2019年シーズンでも、マルク・マルケス選手やホルヘ・ロレンソ(元)選手などが、スリップ・転倒などを起こしている。スピードが勝負の世界では、こうしたリスクを抱えているのも現実だ。

選手は当然だが、チームにとっての損失も考えていこう。もし、マシン1台が転倒した場合、部品の交換や修理でどのくらいのお金がかかるのか、チームにどのように影響するのだろうか。

MotoGPマシン、転倒すると損失はいくら?

MotoGPに参戦しているチーム・LCRホンダの英国人エンジニアが、HRCチームのカル・クラッチロー選手のマシンにかかる金額について、仏のメディアサイトで解説している。

彼のマシンをレンタルするのに、1年でおよそ200万ユーロ(約24億6000万円)かかっている。もちろんこれらは技術投資や人件費などもかかっている。
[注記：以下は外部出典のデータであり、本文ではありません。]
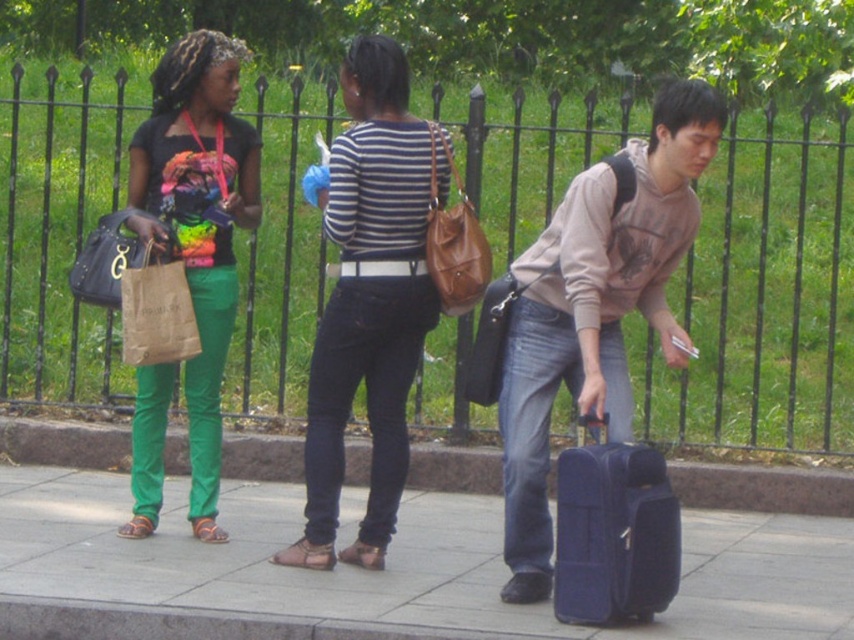 You are a delivery person who needs to place a package on the sidewalk between the black metal fence at upper center and the blue fabric suitcase at lower right. Can you fit the package there?

The black metal fence at upper center is to the left of the blue fabric suitcase at lower right, so there is space between them for the package.

You are a delivery person who needs to place a large package on the ground without covering any objects. Given the scene, can you place the package on the smooth concrete pavement at center without overlapping the matte black shirt at left?

The smooth concrete pavement at center is larger in size than the matte black shirt at left, so yes, you can place the package on the smooth concrete pavement at center without overlapping the matte black shirt at left because it has enough space.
予算コストの中には、転倒などによるバイクの修理・部品交換も入れなければならない。ちまたでは、部品交換で2,000ユーロくらいなどという声もあるが、あり得ない話だという。

MotoGPマシンの転倒による部品交換の内訳

カル・クラッチロー選手

MotoGP・最高峰クラスで、バイク1台の転倒や事故による損出は、およそ15万ユーロから100万ユーロ(約800万円~1,200万円)かかると述べている。

もちろん選手が無事であること、大事故にならないことを祈るしかないが、HRCに1つ分のタンクやラジエーターなどの部品を損傷だけでその値段だ。
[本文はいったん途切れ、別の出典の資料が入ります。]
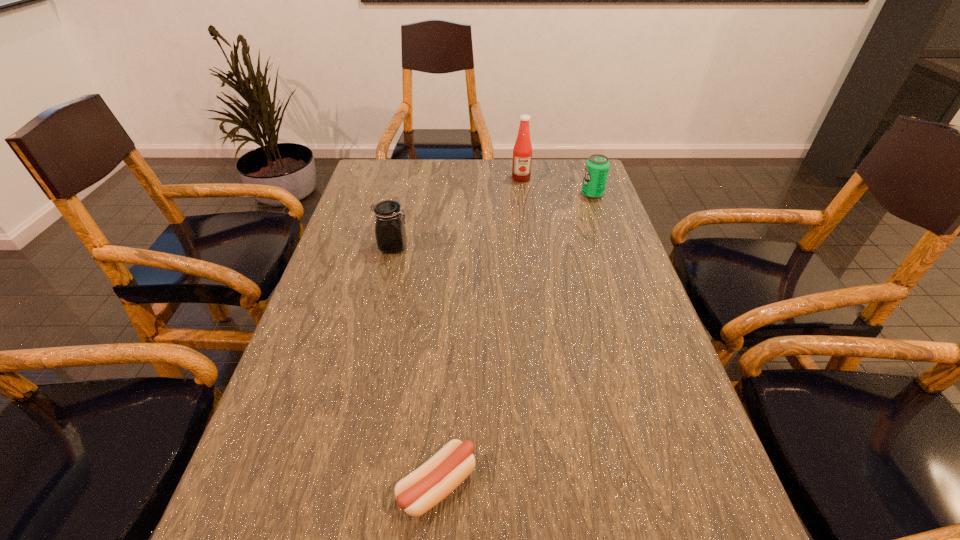 Locate an element on the screen. The height and width of the screenshot is (540, 960). vacant area at the left edge is located at coordinates [x=335, y=352].

The image size is (960, 540). I want to click on vacant space at the right edge, so click(x=669, y=369).

Where is `vacant position at the far left corner of the desktop`? vacant position at the far left corner of the desktop is located at coordinates (356, 192).

In order to click on free spot between the jar and the third object from right to left in this screenshot , I will do `click(416, 366)`.

I want to click on vacant space in between the third object from left to right and the sausage, so click(479, 332).

Locate an element on the screen. The image size is (960, 540). empty space that is in between the leftmost object and the nearest object is located at coordinates click(x=416, y=366).

Locate an element on the screen. Image resolution: width=960 pixels, height=540 pixels. vacant region between the jar and the pop soda is located at coordinates point(492,220).

In order to click on vacant space that's between the shortest object and the jar in this screenshot , I will do `click(416, 366)`.

I want to click on vacant region between the third farthest object and the nearest object, so click(x=416, y=366).

You are a GUI agent. You are given a task and a screenshot of the screen. Output one action in this format:
    pyautogui.click(x=<x>, y=<y>)
    Task: Click on the vacant space that's between the jar and the farthest object
    
    Given the screenshot: What is the action you would take?
    pyautogui.click(x=457, y=213)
転倒などを起こしたマシンは、一見故障が見受けられなくても、多くの部品を変えなければならない。チームにとっては、金額と時間の両方に損失を受けることになる。

MotoGPで、マシンの「軽い事故」はあり得ない

MotoGPのバイクは、かなりの重量でありスピードも出るため、小さな転倒というものは存在しないのだという。だいたい前方がやられるとフェアリング、ハンドルバーの半分、カーボンパーツなどがほぼすべて損傷する。

カーボンブレーキディスクは、セットで10万ポンド(約135万円)。転倒したとき、砂利などが入り込んでディスクが破損している可能性があり、これは何があっても毎回必ず変えなければならない。

変更しないままだと、ブレーキが利かないなどの危険にさらされるからだ。

マグネシウムホイールは4,000ポンド(約53万円)、タイヤも交換する必要がある。モータースポーツにおけるタイヤは「足」であり、重要なパーツである。公式タイヤであるミシュランのタイヤは比較的薄いため、摩耗している可能性があるからだ。

電子部品にしても、10万円以下はない。

わずかな地面との接触でも、これだけのものが壊れてしまう可能性があるのだという。

マシンが転倒しても99%無事なのは?

もちろんMotoGPのバイクは、300km/毎で走るため機械としてはかなり複雑で精密であり、本体そのものにも多額のコストがかかっている。

それだけに、事故を起こしたときの経済的打撃はチームにとってかなり大きいというわけだ。

ただ、絶対に壊れないのはエンジンだという。どのような転倒でも、99.9%は交換が必要ない。MotoGPでは、シーズン中に使えるエンジンの数が限られているため、エンジンの保護は強靱にできている。

たとえマシンパーツの90%を取り替えなければならなくなっても、エンジンは無傷でそのまま使用できるのだという。実際に解説したMotoGPエンジニアも、転倒でエンジンを変えたことはないと述べている。

マシンの転倒から選手の命を守るMotoGPエンジニアたち

バイク1台にかかる値段は以前にも紹介しているので、ある程度の金額がかかることは想像できるが、一度のスリップや故障で大部分を修理・交換しなければならないとは驚きだ。

MotoGPマシンの値段はいくら?

あらゆるリスクを回避して、早いマシンにすることだけでなく、選手が安全に走れる状態にする、生命に関わる重い責任を背負っていることが分かる。

レース観戦しているとき、応援している選手が転倒するとハラハラするが、チームはもっとハラハラしているに違いない。

普段の努力まではなかなか考えが及ばないものだが、彼らの努力も含めて観戦しよう!